Assignment
Which lines in the data contain the word "giống"? Please copy each of them.

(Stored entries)
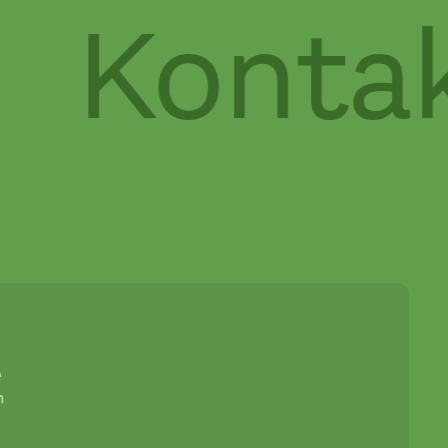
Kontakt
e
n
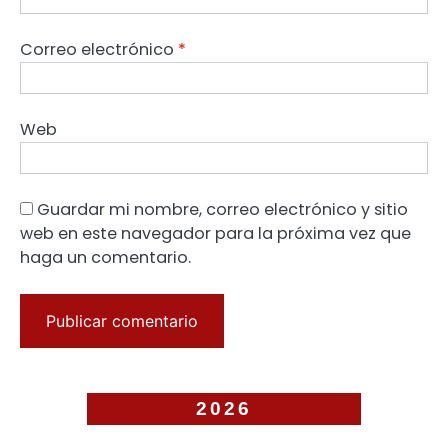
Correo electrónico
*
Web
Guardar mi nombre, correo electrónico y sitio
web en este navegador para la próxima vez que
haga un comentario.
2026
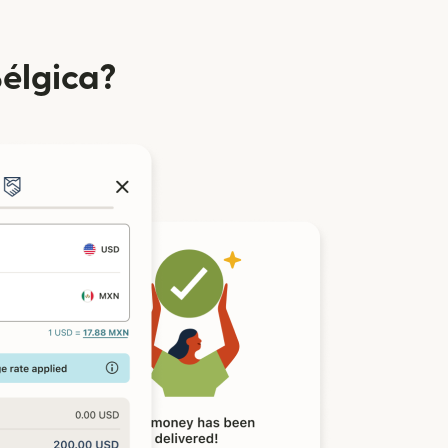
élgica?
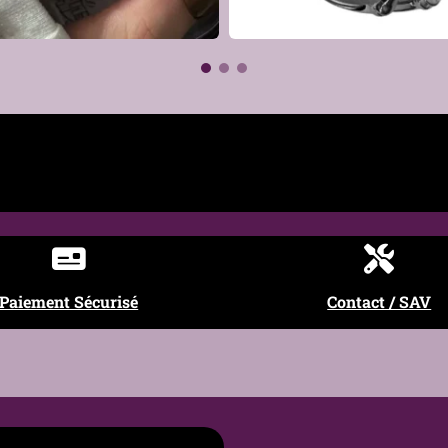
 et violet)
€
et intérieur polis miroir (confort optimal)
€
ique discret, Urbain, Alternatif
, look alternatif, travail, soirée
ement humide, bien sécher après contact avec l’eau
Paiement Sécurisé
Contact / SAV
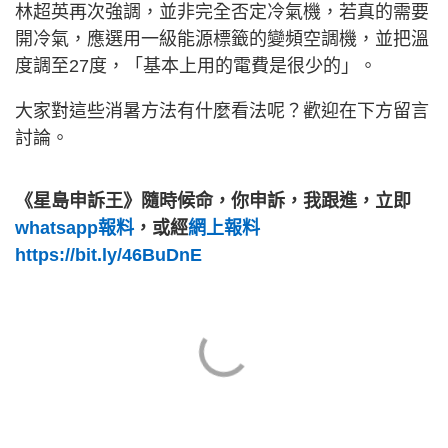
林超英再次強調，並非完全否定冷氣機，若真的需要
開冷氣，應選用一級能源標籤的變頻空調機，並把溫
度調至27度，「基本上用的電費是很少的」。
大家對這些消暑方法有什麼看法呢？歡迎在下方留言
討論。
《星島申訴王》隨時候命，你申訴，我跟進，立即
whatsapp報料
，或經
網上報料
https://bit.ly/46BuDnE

* * *

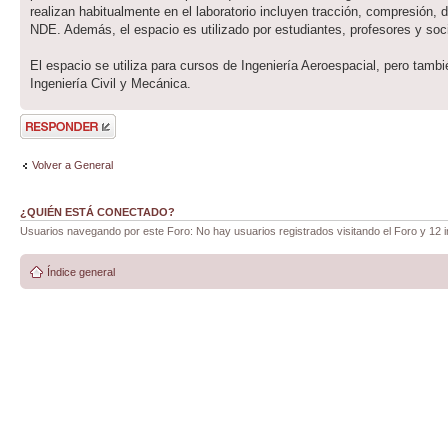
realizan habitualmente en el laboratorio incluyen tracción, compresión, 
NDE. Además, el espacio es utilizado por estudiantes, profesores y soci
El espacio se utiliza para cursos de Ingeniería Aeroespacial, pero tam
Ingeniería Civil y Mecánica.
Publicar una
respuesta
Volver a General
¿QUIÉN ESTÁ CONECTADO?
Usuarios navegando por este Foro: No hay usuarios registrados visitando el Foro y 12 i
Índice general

--

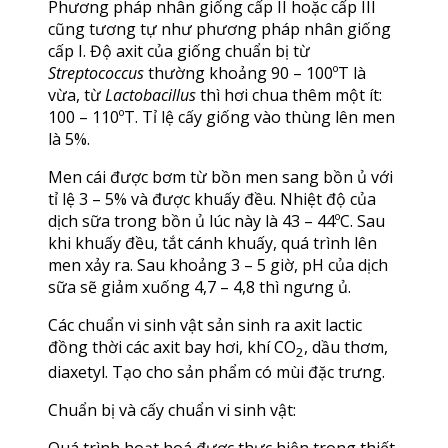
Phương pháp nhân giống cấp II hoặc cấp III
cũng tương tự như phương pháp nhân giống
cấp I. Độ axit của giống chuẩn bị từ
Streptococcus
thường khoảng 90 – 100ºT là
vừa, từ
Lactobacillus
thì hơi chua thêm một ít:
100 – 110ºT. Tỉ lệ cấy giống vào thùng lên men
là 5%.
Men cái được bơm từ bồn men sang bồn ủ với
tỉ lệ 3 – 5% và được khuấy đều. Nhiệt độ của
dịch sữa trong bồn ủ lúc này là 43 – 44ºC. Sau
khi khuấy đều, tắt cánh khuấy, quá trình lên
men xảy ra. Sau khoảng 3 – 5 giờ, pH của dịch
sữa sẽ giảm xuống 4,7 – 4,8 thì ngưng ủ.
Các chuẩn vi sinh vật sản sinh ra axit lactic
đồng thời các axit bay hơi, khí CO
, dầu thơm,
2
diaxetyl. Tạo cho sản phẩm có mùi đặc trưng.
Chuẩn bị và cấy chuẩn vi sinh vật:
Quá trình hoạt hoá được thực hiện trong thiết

Written answer
Phương pháp nhân giống cấp II hoặc cấp III
cũng tương tự như phương pháp nhân giống
cấp I. Độ axit của giống chuẩn bị từ
100 – 110ºT. Tỉ lệ cấy giống vào thùng lên men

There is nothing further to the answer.